ドセタキセル・シクロフォスファミド3クール目から3日過ぎた。


今までのような強い吐き気がない。



                       畑のジニア・・今年は花付きがとても良かった。

初めてのTC治療の後、激しい吐き気に見舞われたことから2クール目は制吐剤イメンド・カプセルが処方された。
まあまあの効き目だった。
それでも強いムカムカ感が続き4、5日はベッドで過ごした。
延命治療をしているのに、ベッドに縛られる日々を強いられるのは空しかった。


  
              義父が肥料をたっぷり与えたそう・・・植物って正直。

今回、3クール目はひよこの訴えに主治医が新たに薬を処方して下さった。
ステロイド剤である「リンデロン」
『リンデロン・・・?内服もあるんだ〜』
程度の知識しかなかったので少し驚いた。
そして、ステロイドという言葉に少し不安を覚えた。
ステロイドという薬に対して決して良いイメージを持っていなかったから・・・。

「食欲が増すこともあるかもしれません。でも吐き気は抑えられると思いますよ。
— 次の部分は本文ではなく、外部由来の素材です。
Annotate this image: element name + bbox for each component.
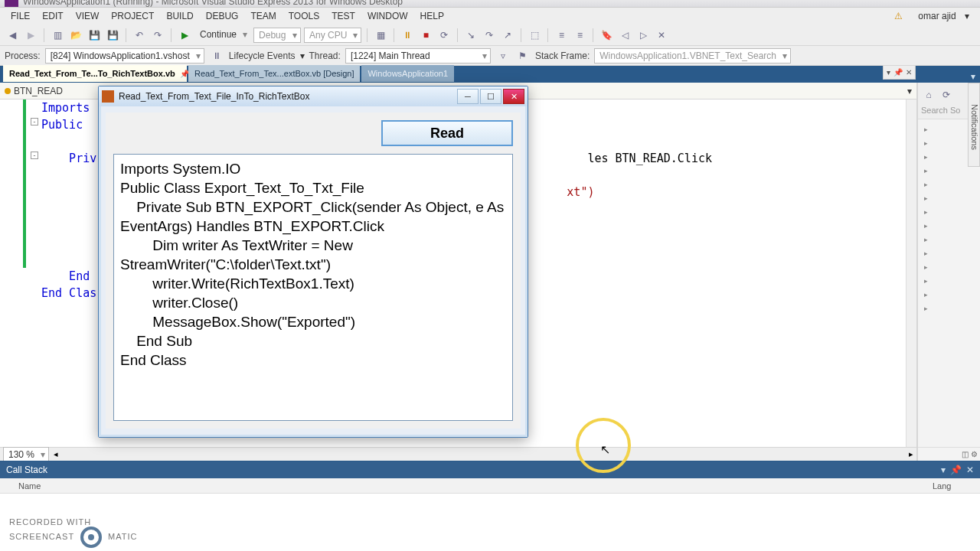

」
と主治医が言う。





一日4錠点滴の翌日から3日分が処方された。
昨日は2錠だけ飲んだ。
ひよこ自身の判断で勝手に減薬した。
少ない薬の服用で効果があるならば余分に飲む必要はないんじゃないのかな・・・と思ったから。
でも・・昨日はムカムカが続き期待していた効果は感じられなかった。

今日は処方通り4錠服用した。
あれ?ムカムカが少し治まってる。
食欲も出て、夕飯の準備から片付けまで普段通りに出来た。
初回投与の時のように苦しい思いをして・・吐いて・・数日間は果物しか食べられないような副作用は耐えられない。
あの苦しみが続くのならば、いっそ無治療を選択していたかもしれない。

イメンドとリンデロンを服用することで、良好なQOLが保たれている。
がん細胞をたたく目的のTC治療に伴って、本来の治療の目的にはそわない症状も出てしまう不都合な副作用。
薬をたくさん服用することは常々避けたいと思っていたけれど、
治療を続けるために、新たな薬の力を借りることもやむを得ない。




今3クールを終えたTC治療。

少なくともナベルビンやジェムザールよりは効果がありそうな気がしている。
いかなる手段を使っても残り少ない薬となったTC治療を続けていきたい。
たとえムーンフェイスになろうとも、10キロ体重が増えても、TCをやめるわけにはいかない。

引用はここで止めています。